Immobilized RGD concentration and proteolytic degradation synergistically enhance vascular sprouting within hydrogel scaffolds of varying modulus
Published in Journal of Biomaterials Science, Polymer Edition, 2020
Yusheng J. He, Martin F. Santana, Madison Moucka, Jack Quirk, Asma Shuaibi, Marja B. Pimentel, Sophie Grossman, Mudassir M. Rashid, Ali Cinar, John G. Georgiadis, Marcella K. Vaicik, Keigo Kawaji, David C. Venerus, Georgia Papavasiliou
At day 7, hydrogel scaffolds were fixed with 4% paraformaldehyde in phosphate-buffered saline (PBS) for 30 min, rinsed three times with PBS for 10 min, permeabilized with 1%Triton X-100 in PBS (PBST) for 1 hr, and blocked using 6% normal goat serum in PBST for 1 hr at room temperature and overnight at 4 C. Hydrogel scaffolds were then incubated with 25UI/ml Alexa Fluor 546-phalloidin in 2% normal goat serum PBST to stain F-actin overnight at 4 C. F-actin stained spheroids were imaged using PASCAL laser scanning confocal microscopy (Carl Zeiss MicroImaging, Inc.) to produce a series of z-stack images that could be flattened to obtain z-projected images.
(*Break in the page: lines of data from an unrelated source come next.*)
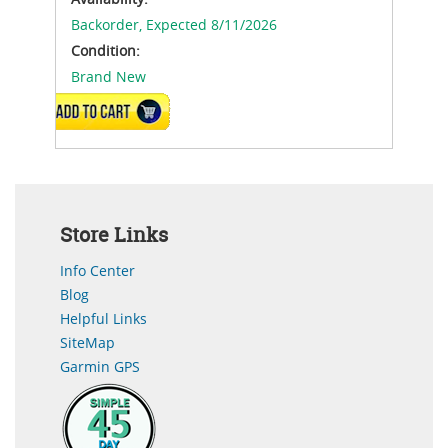
Backorder,
Expected 8/11/2026
Condition:
Brand New
ADD TO CART
Store Links
Info Center
Blog
Helpful Links
SiteMap
Garmin GPS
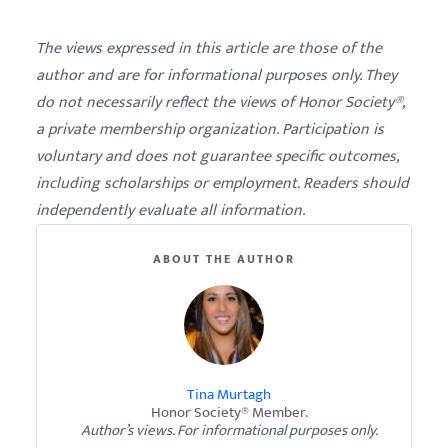
The views expressed in this article are those of the
author and are for informational purposes only. They
do not necessarily reflect the views of Honor Society®,
a private membership organization. Participation is
voluntary and does not guarantee specific outcomes,
including scholarships or employment. Readers should
independently evaluate all information.
ABOUT THE AUTHOR
Tina Murtagh
Honor Society® Member.
Author’s views. For informational purposes only.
F-actin stained images were analyzed with sprout morphology plugin of ImageJ/Fiji to quantify total sprout length and total number of junctions. To determine the cell type contributing to 3 D vascular sprouting and invasion in response to material properties, differential staining of ECs and SMCs was performed at day 7 following spheroid encapsulation in scaffolds. Hydrogels were incubated with fluorescent Ulex Europaeus Agglutinin I (UEAI) and mouse anti-human α-SMA primary antibody (1:20 dilution) in 2% normal goat serum PBST overnight at 4 C to stain for ECs and SMCs, respectively. Subsequently, scaffolds were rinsed 3 times with PBST for 10 min and incubated with a secondary goat anti-mouse smooth muscle cell antibody for 4 h at room temperature and overnight at 4 C. Differentially stained hydrogels were then rinsed 3 times with PBST for 10 min prior to confocal imaging.